TFCI_BAZEL_COMMON_ARGS=( --disk_cache=$TFCI_OUT_DIR/cache --config=tf_public_cache )

This will place a bazel cache in $TFCI_OUT_DIR/cache, which by default resolves to build_output/cache. On Docker, since build_output is inside the TensorFlow source code volume mount, the cache directory will not be deleted when the container is removed.

The sample environment configuration is pre-configured with the combo-cache.

Advanced users may already have their own system-wide shared bazel caches. If you're using Docker, you can mount a specific directory to use as the cache if you want to use that cache instead:

TFCI_DOCKER_ARGS=( -v "$HOME/bazelcache:/root/bazelcache" )
TFCI_BAZEL_COMMON_ARGS=( --disk_cache=/root/bazelcache )

Keep these additional details in mind when using the cache:

  • The official nightly builds use --config=tf_public_cache_push to push the results of wheel.sh to a remote cache. Our CI must use Bazel's --google_default_credentials flag to pull upload credentials from the virtual machine, but the flag raises an error if no credentials are available.
  • It‘s safe to use --config=tf_public_cache_push (the default config) as a normal developer because you don’t have upload permission, but you should switch it to tf_public_cache if you're a Google developer. There is no cache for pycpp.sh, because the official jobs use Remote Build Execution instead.

Speed up builds with Remote Build Execution

A limited set of authenticated users (mostly internal Google developers) can use Remote Build Execution (RBE) on the same GCP project that TensorFlow itself uses. RBE is much faster than a local cache and performs the bazel invocation on container clusters in GCP. Make sure you have gcloud configured, and that you've run gcloud auth application-default login.

TFCI_BAZEL_COMMON_ARGS=( --config=rbe )

If you're using Docker, you must mount your GCP credentials in the container:

TFCI_DOCKER_ARGS=( -v "$HOME/.config/gcloud:/root/.config/gcloud" )

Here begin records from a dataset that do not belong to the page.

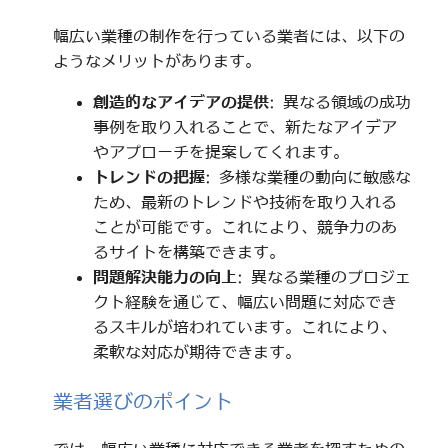
幅広い業種の制作を行っている業者には、以下の
ようなメリットがあります。
創造的なアイデアの提供
: 異なる領域の成功
事例を取り入れることで、新たなアイデア
やアプローチを提案してくれます。
トレンドの把握
: 多様な業種の動向に敏感な
ため、最新のトレンドや技術を取り入れる
ことが可能です。これにより、競争力のあ
るサイトを構築できます。
問題解決能力の向上
: 異なる業種のプロジェ
クト経験を通じて、幅広い問題に対応でき
るスキルが培われています。これにより、
柔軟な対応が期待できます。
業者選びのポイント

Share build results by uploading to ResultStore

A limited set of authenticated users (mostly internal Google developers) can upload Bazel results to GCP ResultStore, which is the same service that TensorFlow uses to share its public build results. Make sure you have gcloud configured, and that you've run gcloud auth application-default login.

TFCI_BAZEL_COMMON_ARGS=( --config=resultstore )

If you're using Docker, you must mount your GCP credentials in the container:

TFCI_DOCKER_ARGS=( -v "$HOME/.config/gcloud:/root/.config/gcloud" )

Running a build script will print a list of ResultStore URLs after the script terminates.

Uploading Release Artifacts

Artifact uploads, part of the TF release process, are controlled by UPLOAD_ENABLE variables. Normal users will not have the authentication necessary to perform uploads, but it's possible a Google developer could. The sample config disables all uploads for you. When running locally, there is no reason to turn them back on.

Contributing & Maintenance

The TensorFlow team does not yet have guidelines in place for contributing to this directory. We are working on it. Please join a TF SIG Build meeting (see: bit.ly/tf-sig-build-notes) if you'd like to discuss the future of contributions.

What should go in an env vs a .bazelrc config option?

Since envs contain multiple BAZEL variables that expand to bazel flags, we have the option of repeating those flags in env files or in TensorFlow's .bazelrcs. We favor adding flags to .bazelrc under a --config=... flag instead of adding extensive options to env files.